Par ailleurs, un festival doit respecter le concept qu’il s’est lui-même choisi. Par exemple, vous ne pouvez pas parler de festival de rai en invitant des gens qui viennent du chaibi ou d’autres  univers musicaux. Le public risque de s’y perdre.
Le Festival Gnaoua et musiques du monde est un bel exemple de manifestation culturelle dont la vision et le concept sont bien définis. Il met en valeur un style musical marocain ancré dans notre culture. En plus, il encourage les artistes internationaux à jouer avec les nôtres. Ce qui n’est pas le cas dans de nombreuses autres manifestations.
 
De nombreux artistes marocains ont sombré dans la misère à la fin de leur vie. Comment expliquez-vous cette situation?
 
A une certaine époque, il n’était pas possible pour un artiste de travailler au Maroc et de prétendre à une retraite paisible. On ne pouvait pas compter sur les droits d’auteur, par exemple.

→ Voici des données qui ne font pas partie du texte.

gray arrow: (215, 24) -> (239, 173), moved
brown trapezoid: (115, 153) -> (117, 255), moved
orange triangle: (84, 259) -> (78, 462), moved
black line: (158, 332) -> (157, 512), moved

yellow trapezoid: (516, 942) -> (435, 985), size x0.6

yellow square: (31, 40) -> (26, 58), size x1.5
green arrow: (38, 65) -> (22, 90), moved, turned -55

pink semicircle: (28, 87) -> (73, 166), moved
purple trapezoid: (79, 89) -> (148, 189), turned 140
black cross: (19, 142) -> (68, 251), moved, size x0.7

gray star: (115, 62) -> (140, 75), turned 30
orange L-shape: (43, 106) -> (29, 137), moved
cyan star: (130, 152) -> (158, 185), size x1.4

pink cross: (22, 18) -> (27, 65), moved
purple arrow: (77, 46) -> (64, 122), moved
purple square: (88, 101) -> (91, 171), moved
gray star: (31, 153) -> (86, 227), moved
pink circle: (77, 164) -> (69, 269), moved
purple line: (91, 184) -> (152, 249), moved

Aujourd’hui, c’est différent. Par contre, il n’y a pas de raison que ceux-ci soient gérés par la SACEM (Société des auteurs, compositeurs et éditeurs de musique) qui est un organisme des droits d’auteur français. 

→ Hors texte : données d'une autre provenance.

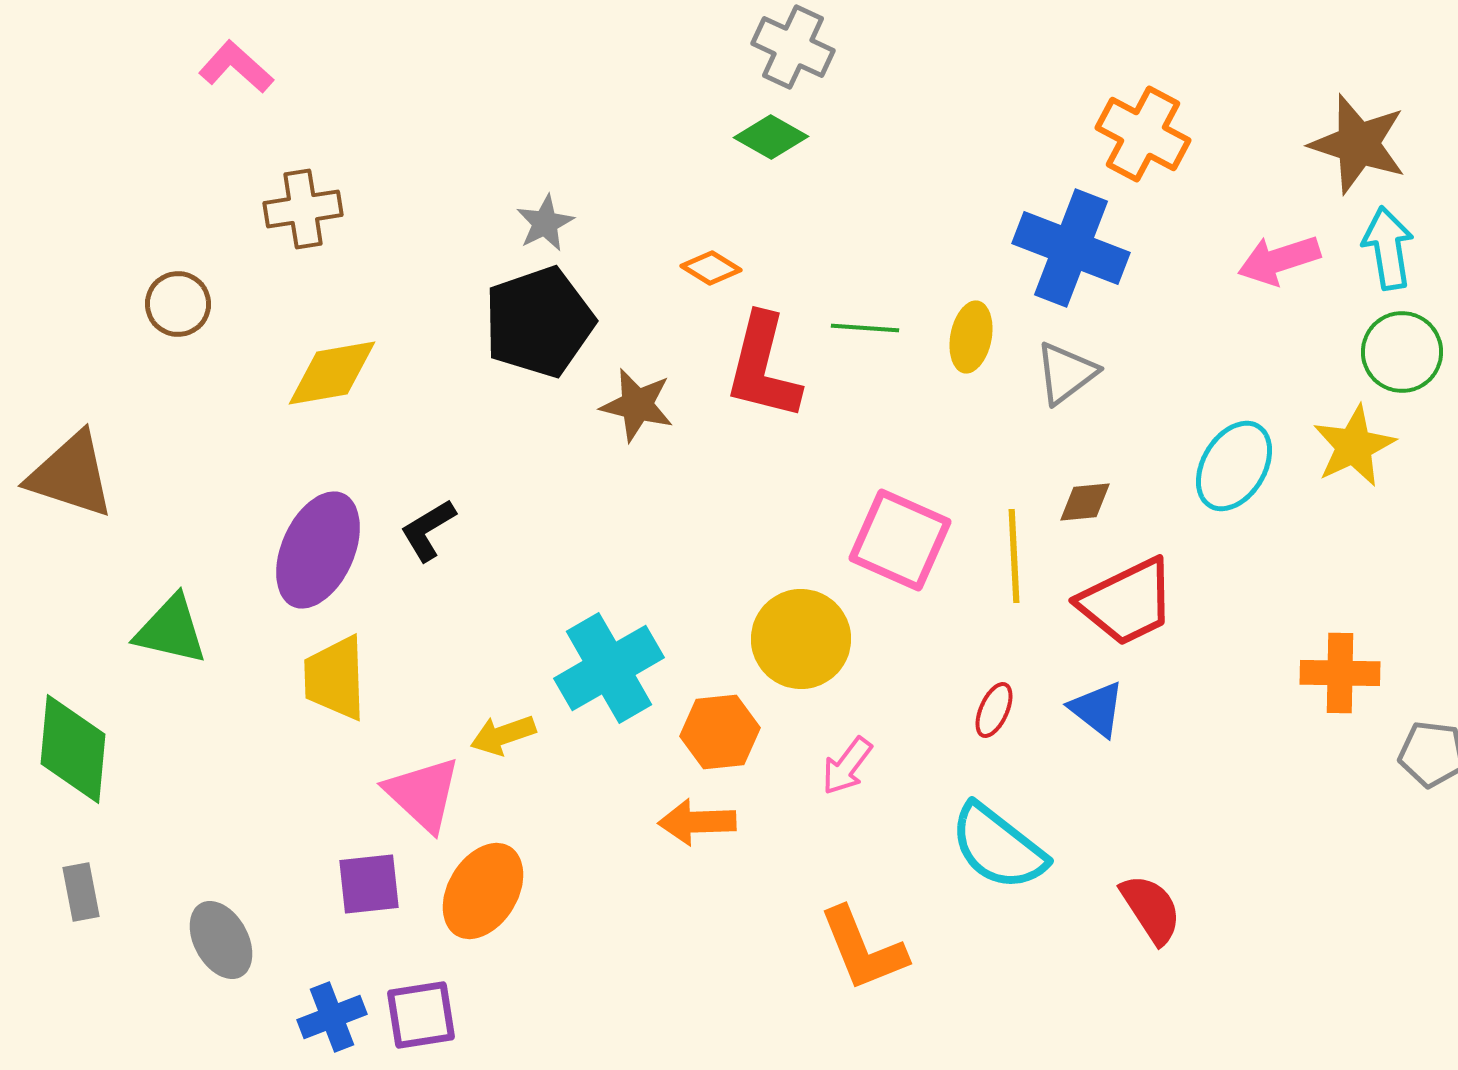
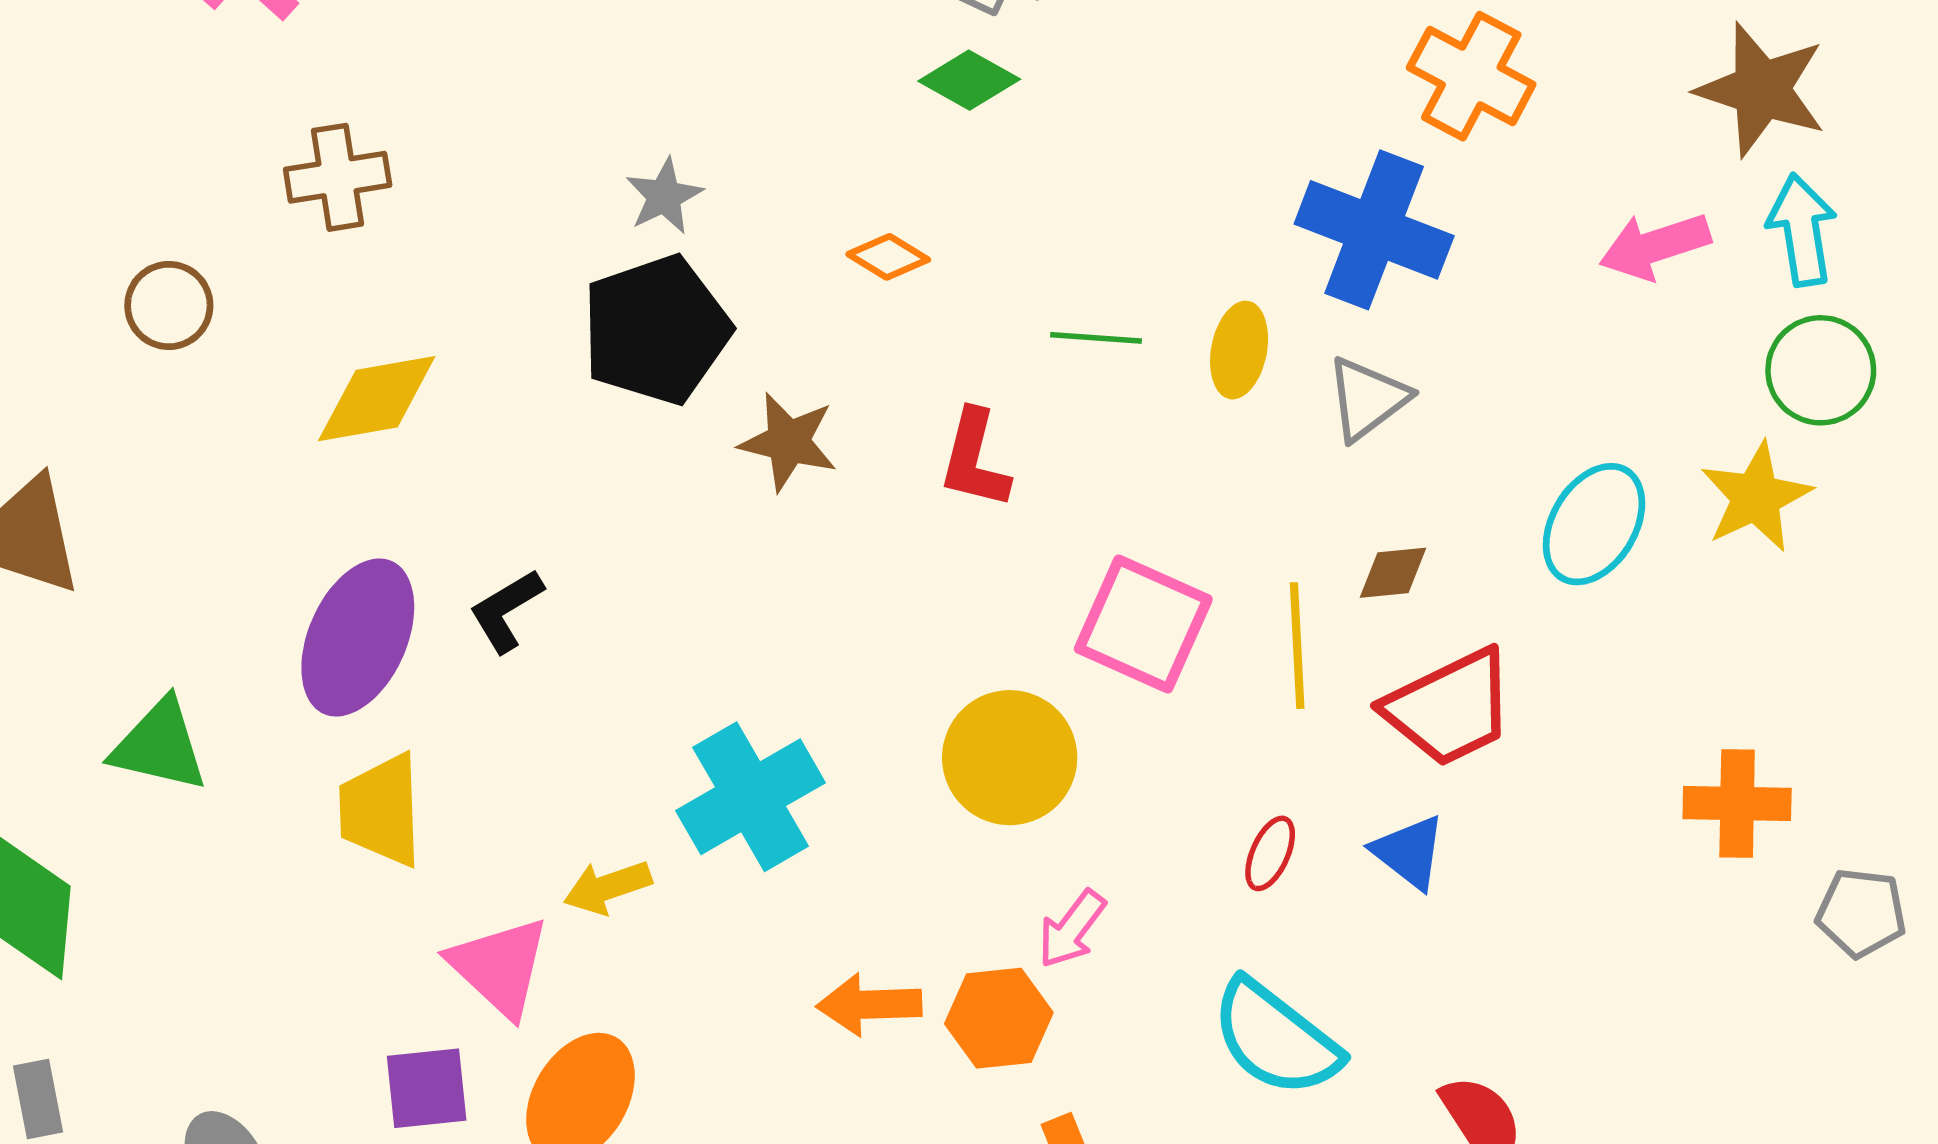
red L-shape: (763, 367) -> (975, 459), moved, size x0.7
orange hexagon: (720, 732) -> (999, 1018), moved

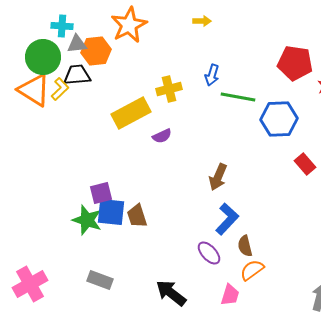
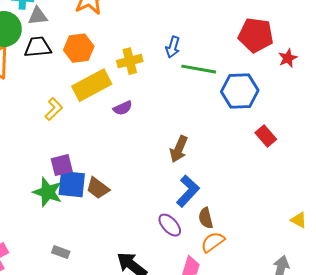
orange hexagon: (96, 51) -> (79, 48), moved
yellow L-shape: (60, 89) -> (54, 109), moved
brown trapezoid: (137, 216) -> (98, 188), turned -35
gray rectangle: (100, 280) -> (61, 252), size x0.7

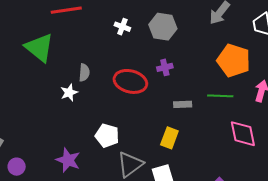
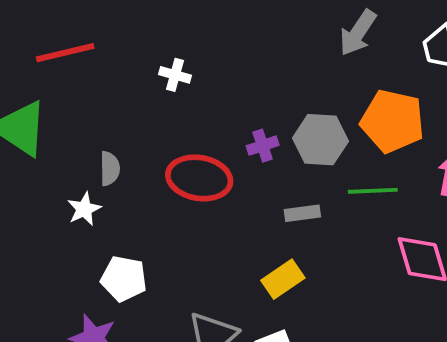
gray hexagon: (163, 27) -> (320, 140), moved
white pentagon: (107, 136) -> (124, 279), moved
yellow rectangle: (169, 138) -> (283, 279), turned 40

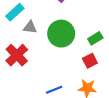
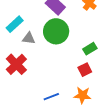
green circle: (61, 34) -> (56, 31), moved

La rétribution de l’artiste, de l’auteur ou du compositeur fait partie de son développement. Il faut juste regretter qu’on trouve encore aujourd’hui des personnes qui vendent leurs textes à des personnes qui se font passer pour des auteurs, parce qu’ils n’ont aucune autre possibilité de revenus.

Alors qu’une chanson est faite pour faire vivre l’artiste. Mais il y a des avancées à ce niveau.
 
Et si des artistes meurent encore dans la misère, c’est parce qu’il n’y a pas de structures. Quand vous enregistrez un album étranger, vous avez un pourcentage sur ses ventes. Au Maroc, vous le vendez en général pour une misère. Mais là aussi, les choses sont en train de changer. 

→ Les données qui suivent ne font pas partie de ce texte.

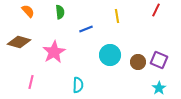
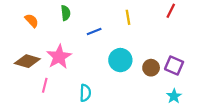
orange semicircle: (28, 11) -> (32, 21), moved
brown diamond: (19, 42) -> (27, 61), moved
pink line: (31, 82) -> (45, 85), moved

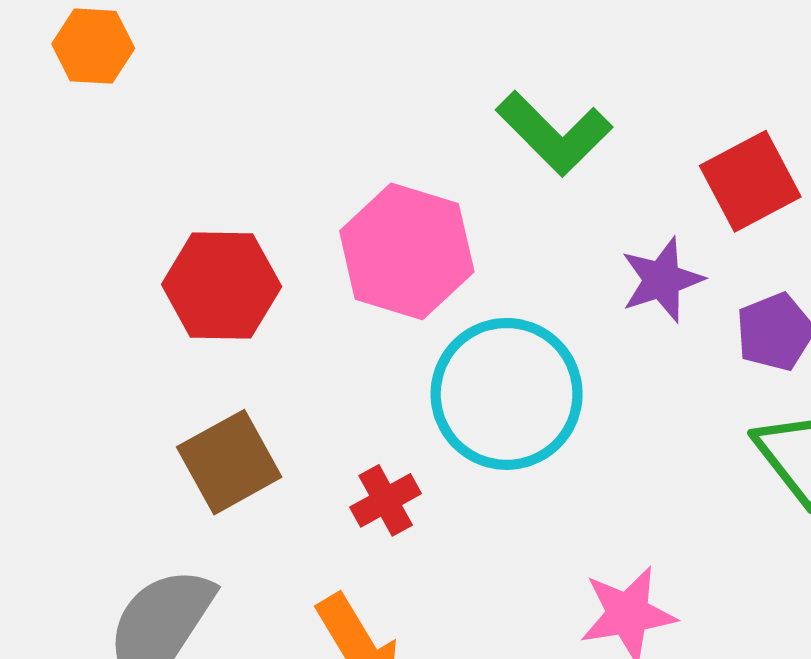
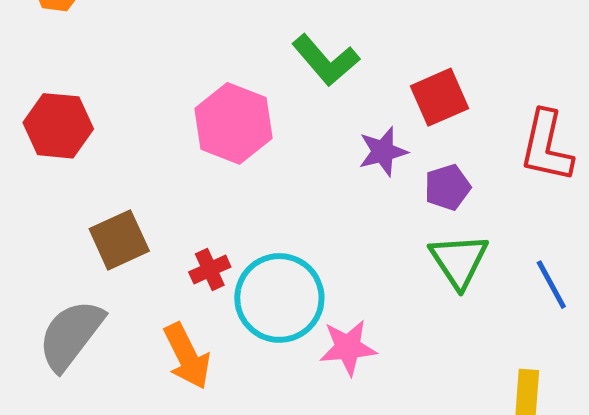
red hexagon: (222, 285) -> (58, 126), moved
cyan circle: (507, 394) -> (279, 298), moved

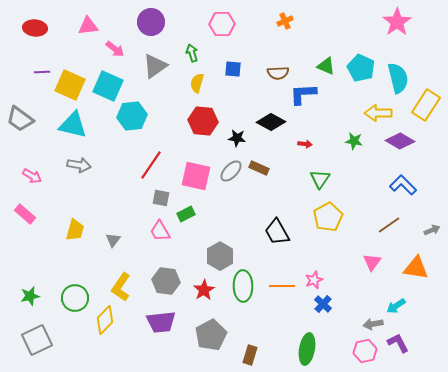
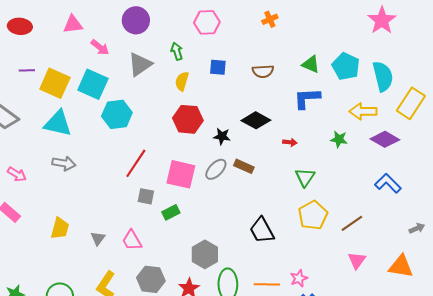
blue L-shape: (303, 94) -> (307, 98), moved
brown line: (389, 225) -> (352, 223), moved
pink trapezoid: (160, 231) -> (132, 240), moved

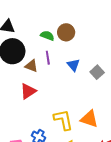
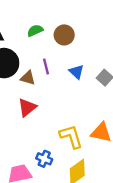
green semicircle: (47, 36) -> (35, 31), moved, turned -40

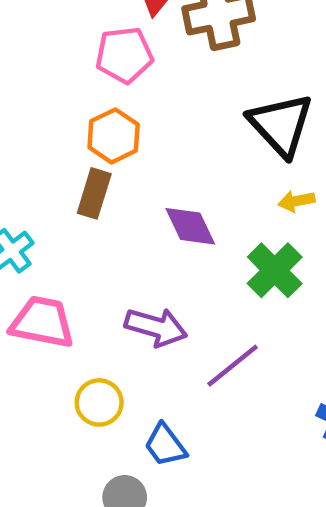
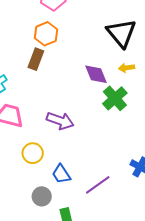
purple diamond: (190, 226) -> (96, 74), moved
purple line: (233, 366) -> (98, 185), moved

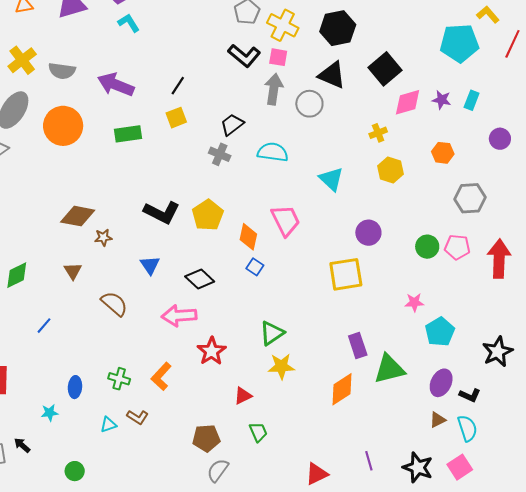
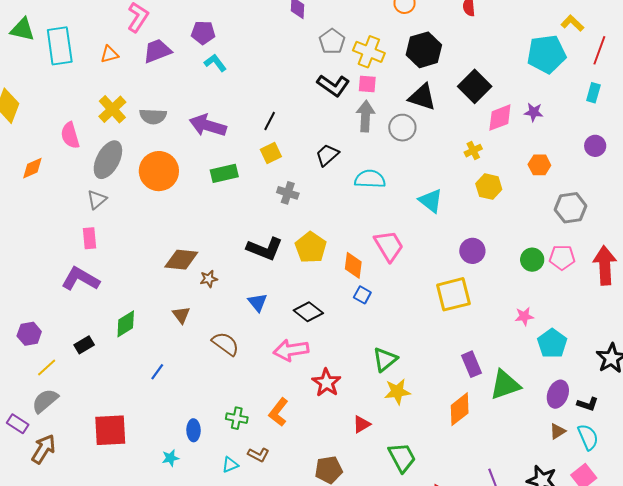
cyan rectangle: (472, 100) -> (593, 93), moved
gray cross: (220, 154) -> (288, 193), moved
green trapezoid: (258, 432) -> (402, 457), moved, size x1.5

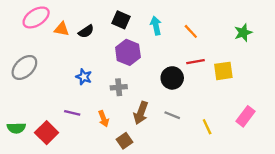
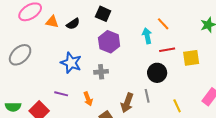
cyan arrow: (156, 26) -> (147, 36), moved
blue star: (84, 77) -> (71, 63), size x1.5
black circle: (172, 78) -> (157, 73), moved
brown arrow: (141, 113) -> (127, 103), moved
gray line: (172, 115) -> (147, 96), turned 56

Il est vrai qu’à l’époque d’Ahmed Wahby, il n’y avait rien de tout cela. Il n’y avait pas de véritables contrats et les artistes n’en profitaient pas.  Pendant longtemps, on ne pouvait vraiment gagner sa vie avec la musique. Les choses évoluent mais lentement sur beaucoup de points. Et le moins que je puisse dire, c’est que ce n’est pas gagné  d’avance quand on voit comment on consacre énormément d’argent pour une scène internationale alors qu’on ne dépense même pas 5% du budget au profit de la scène nationale. Il faut donc revoir cette stratégie et soutenir les artistes dans le besoin.
 
Vous avez milité pour de nombreuses causes en France. Il vous est jamais venu à l’esprit de vous lancer en politique ?
 
Pas vraiment. Il est vrai que j’ai beaucoup milité en France, à travers notamment la musique. J’ai participé à plusieurs concerts contre le racisme avec SOS Racisme dont j’ai été le parrain pendant plusieurs années. J’ai été à la « Marche des Beurs » et j’ai même été aux deux élections de François Mitterrand.
Pour autant, je préfère laisser la politique aux politiques. Ce qui ne m’empêche pas d’être toujours là pour les secouer et leur demander de faire leur travail.